7th Pay Commission latest news: In a development that will come as a source of major relief for central government employees, MoS (Finance) Anurag Thakur refuted reports which said that the government was all set to change retirement age of government employees.
The clarification came after reports circulated on social media that the government is considering retiring those central employees who have completed 33 years in service or 6o years of age.
Speaking in Lok Sabha, the MoS (Finance), said, “There is no proposal in the 2018-19 Economic Survey that the retirement age of the central government employees should be extended to 70 years. Such a provision exists in other countries, we only considered it. Additionally, we are also not considering retiring central employees who have completed 33 years in service or 60 years of age.”
Reports that had emerged on social media had claimed that the changes would come into effect from April 1, 2020, onwards. At present, the retirement age of central government employees is 60 years, while that of doctors and university professors is 65 years. Such a change would lead to promotions for government employees as well as opening for new recruitments, reports had further claimed.
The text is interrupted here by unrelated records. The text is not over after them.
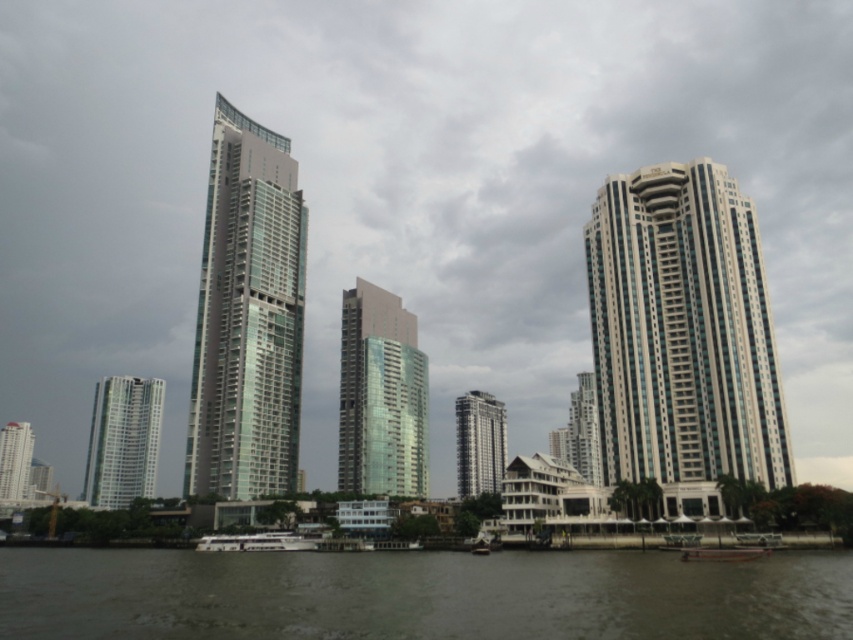 Does transparent glass building at center have a lesser width compared to matte white building at lower left?

Correct, transparent glass building at center's width is less than matte white building at lower left's.

The height and width of the screenshot is (640, 853). Describe the element at coordinates (381, 394) in the screenshot. I see `transparent glass building at center` at that location.

You are a GUI agent. You are given a task and a screenshot of the screen. Output one action in this format:
    pyautogui.click(x=<x>, y=<y>)
    Task: Click on the transparent glass building at center
    This screenshot has height=640, width=853.
    Given the screenshot: What is the action you would take?
    pyautogui.click(x=381, y=394)

Looking at this image, which of these two, matte white building at lower left or metallic silver boat at lower center, stands shorter?

Standing shorter between the two is metallic silver boat at lower center.

You are a GUI agent. You are given a task and a screenshot of the screen. Output one action in this format:
    pyautogui.click(x=<x>, y=<y>)
    Task: Click on the matte white building at lower left
    This screenshot has width=853, height=640.
    Given the screenshot: What is the action you would take?
    pyautogui.click(x=15, y=460)

This screenshot has height=640, width=853. What are the coordinates of `matte white building at lower left` in the screenshot? It's located at (15, 460).

Between glassy metallic skyscraper at center and metallic silver boat at lower center, which one appears on the right side from the viewer's perspective?

Positioned to the right is metallic silver boat at lower center.

Which is in front, point (263, 180) or point (720, 557)?

Positioned in front is point (720, 557).

This screenshot has height=640, width=853. I want to click on glassy metallic skyscraper at center, so click(247, 316). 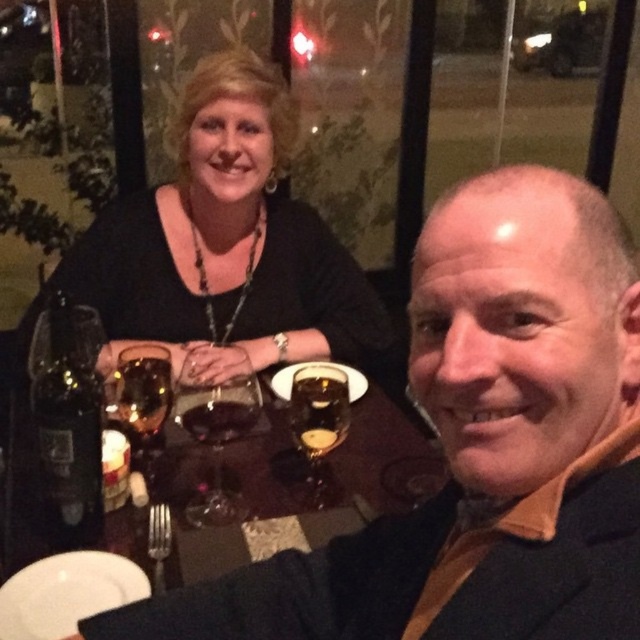 From the picture: You are a waiter in a restaurant. You need to place a new menu on the table without moving any existing items. The menu is 10 cm wide. Is there enough space between the black matte necklace at upper left and the translucent glass at center to place the menu?

The translucent glass at center is behind the black matte necklace at upper left, so there is no space between them on the table. The menu cannot be placed there without moving existing items.

You are a waiter in a restaurant and you need to deliver a dessert to the table where the matte black suit at center and the translucent glass wine at center are located. Which object should you avoid placing the dessert on top of to prevent it from being unstable?

You should avoid placing the dessert on top of the translucent glass wine at center because the matte black suit at center is positioned under it, making the glass less stable there.

You are a waiter at a restaurant and need to place a menu between the black matte necklace at upper left and the translucent glass at center. Which object should you place the menu closer to to ensure it doesn

The black matte necklace at upper left is much taller than the translucent glass at center, so placing the menu closer to the translucent glass at center would ensure it stays stable and doesn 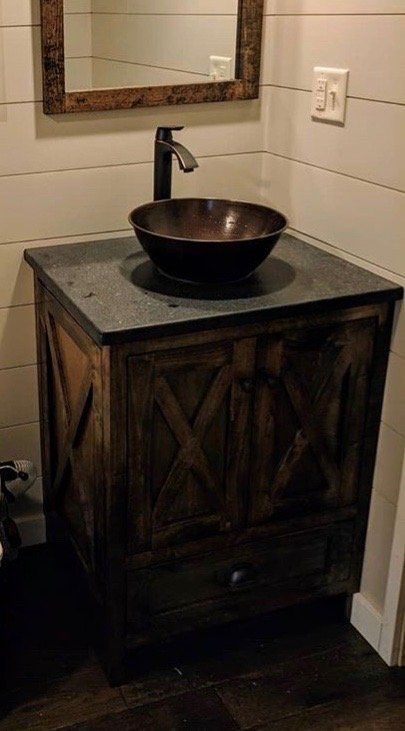 This screenshot has height=731, width=405. I want to click on tabletop, so click(92, 265), click(125, 318), click(246, 303), click(321, 292), click(294, 254). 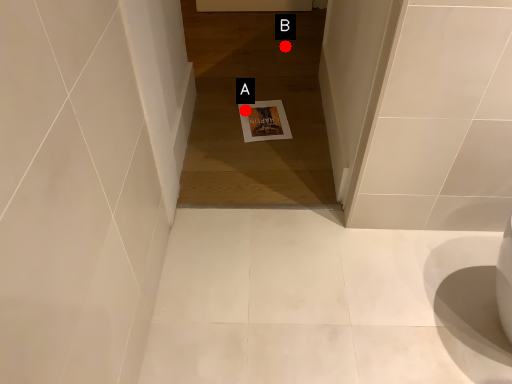 Question: Two points are circled on the image, labeled by A and B beside each circle. Which point is closer to the camera?

Choices:
 (A) A is closer
 (B) B is closer

Answer: (A) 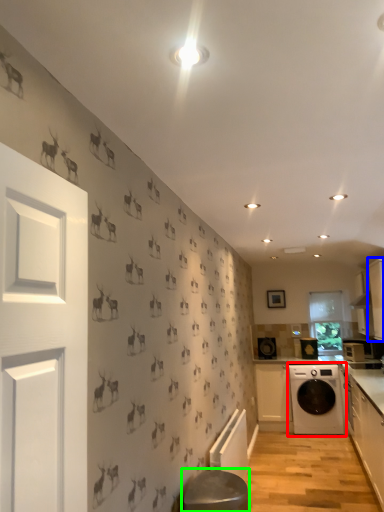 Question: Considering the real-world distances, which object is closest to washing machine (highlighted by a red box)? cabinetry (highlighted by a blue box) or bar stool (highlighted by a green box).

Choices:
 (A) cabinetry
 (B) bar stool

Answer: (A) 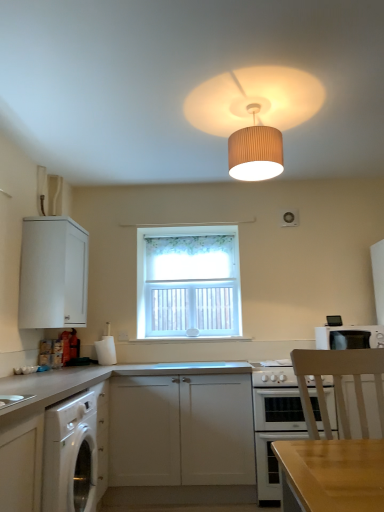 You are a GUI agent. You are given a task and a screenshot of the screen. Output one action in this format:
    pyautogui.click(x=<x>, y=<y>)
    Task: Click on the vacant area on top of floral fabric curtain at center (from a real-world perspective)
    The height and width of the screenshot is (512, 384).
    Given the screenshot: What is the action you would take?
    coord(188,233) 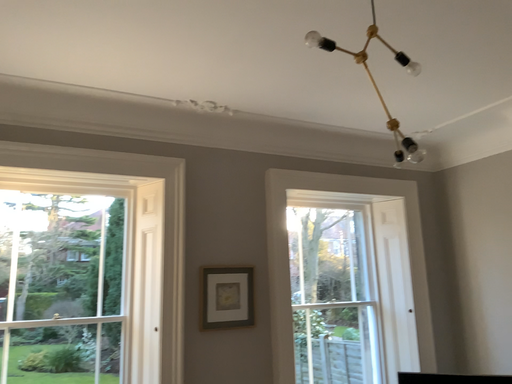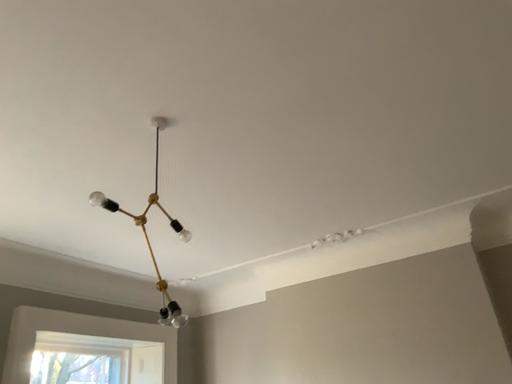 Question: How did the camera likely rotate when shooting the video?

Choices:
 (A) rotated left
 (B) rotated right

Answer: (B) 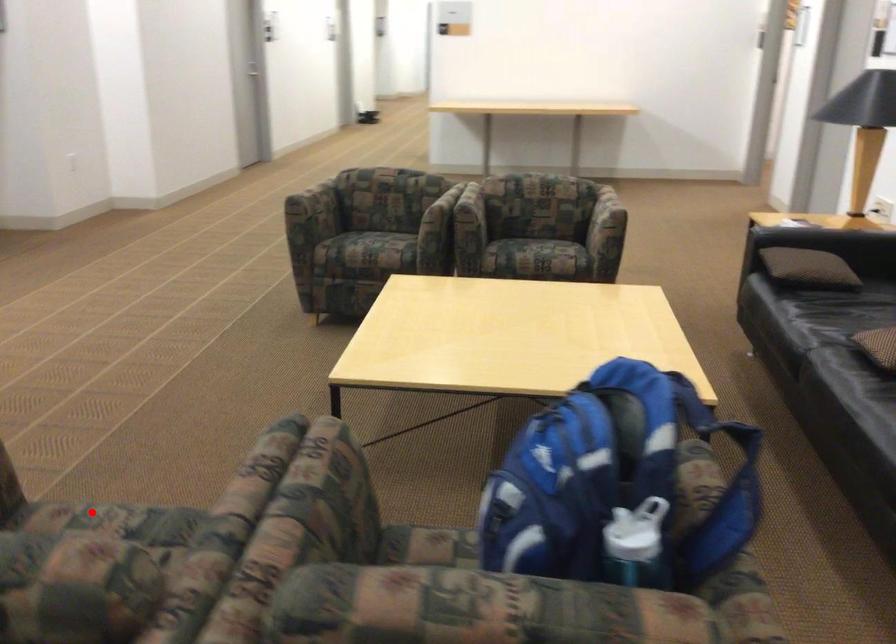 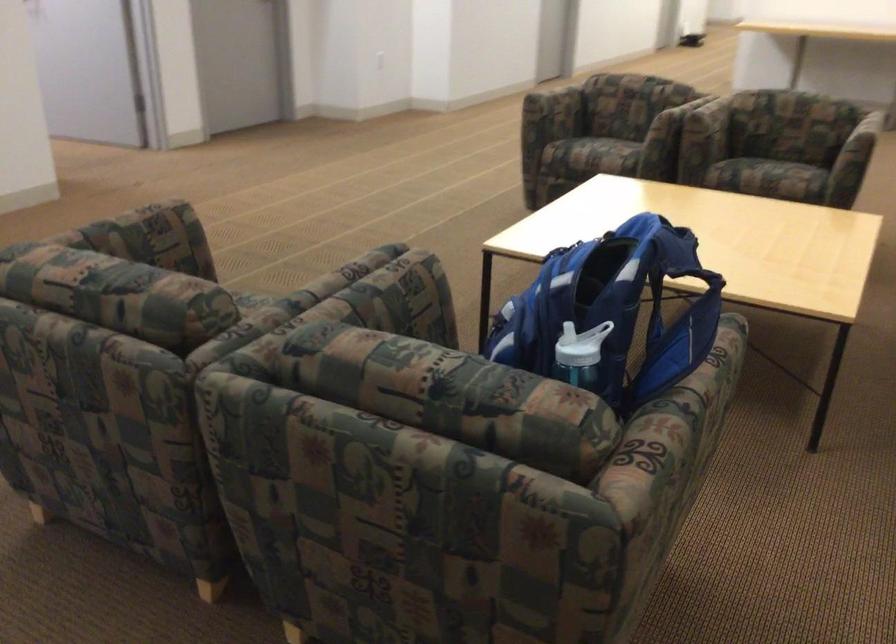 In the second image, find the point that corresponds to the highlighted location in the first image.

(250, 298) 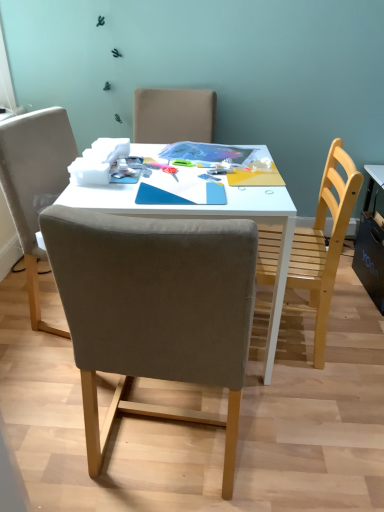 Question: Considering the positions of white glossy table at center and suede-like beige chair at center, acting as the 1th chair starting from the left, in the image, is white glossy table at center wider or thinner than suede-like beige chair at center, acting as the 1th chair starting from the left,?

Choices:
 (A) thin
 (B) wide

Answer: (B)

Question: From the image's perspective, relative to suede-like beige chair at center, which is the second chair from right to left, is white glossy table at center above or below?

Choices:
 (A) below
 (B) above

Answer: (B)

Question: Based on their relative distances, which object is farther from the wooden chair at right, the 1th chair viewed from the right?

Choices:
 (A) white glossy table at center
 (B) suede-like beige chair at center, which is the second chair from right to left

Answer: (B)

Question: Which of these objects is positioned farthest from the suede-like beige chair at center, which is the second chair from right to left?

Choices:
 (A) white glossy table at center
 (B) wooden chair at right, the 1th chair viewed from the right

Answer: (B) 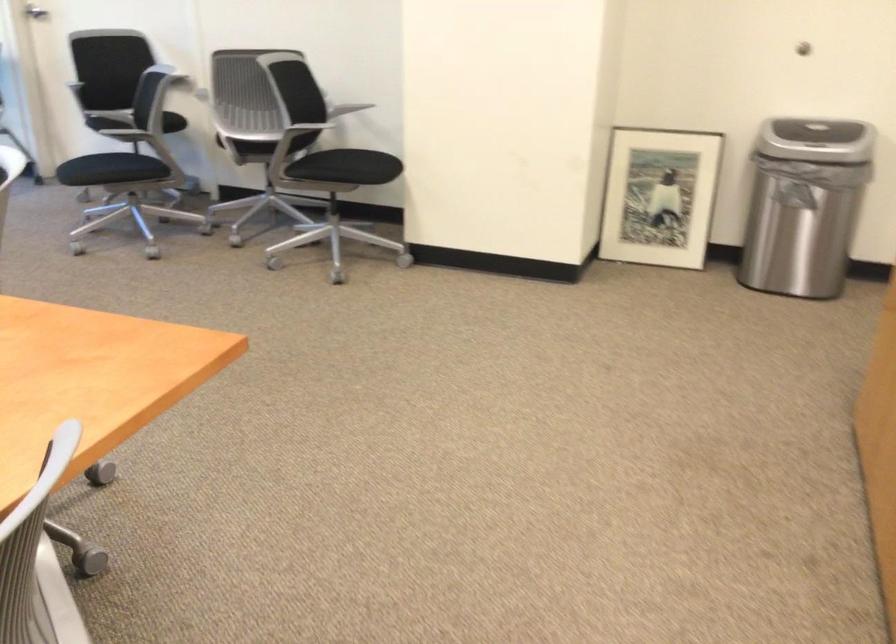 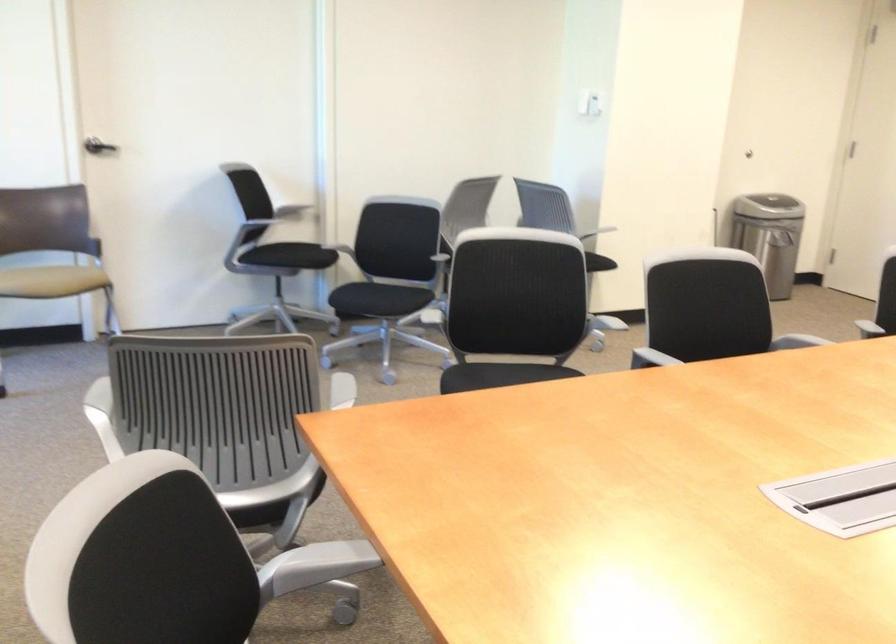 Question: I am providing you with two images of the same scene from different viewpoints. Please identify which objects are invisible in image2.

Choices:
 (A) trash can lid
 (B) chair armrest
 (C) blue plastic clog
 (D) framed picture

Answer: (D) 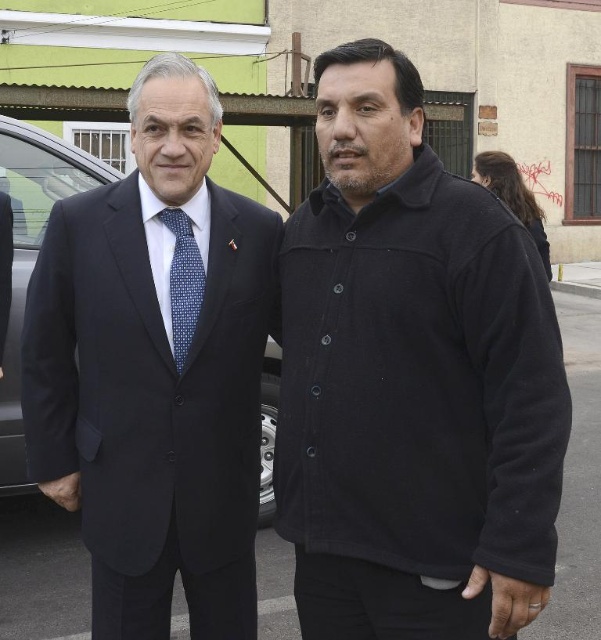 You are a photographer trying to capture a closeup of the matte black suit at left. Based on its coordinates, where should you aim your camera?

The matte black suit at left is located at coordinates point 0.578 on the x axis and point 0.260 on the y axis.

You are a photographer trying to capture a photo of the dark blue fabric car at left and the blue dotted tie at center. From your current position, which object is higher in the frame?

The dark blue fabric car at left is located above the blue dotted tie at center, so it is higher in the frame.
The retirement age was changed to 60 from 58 in 1998. After this move, many state governments had extended the retirement age of their employees from 60 to 62.
The 7th pay commission, officially the 7th Central Pay Commission (CPC), was set up in February 2014 to review the principles and structure of emoluments of all central government civilian employees and submitted its report in November 2015. In the coming days, the central government is also likely to take a decision on whether to give a salary hike to non-gazetted medical employees of the Railways, as suggested by the CPC.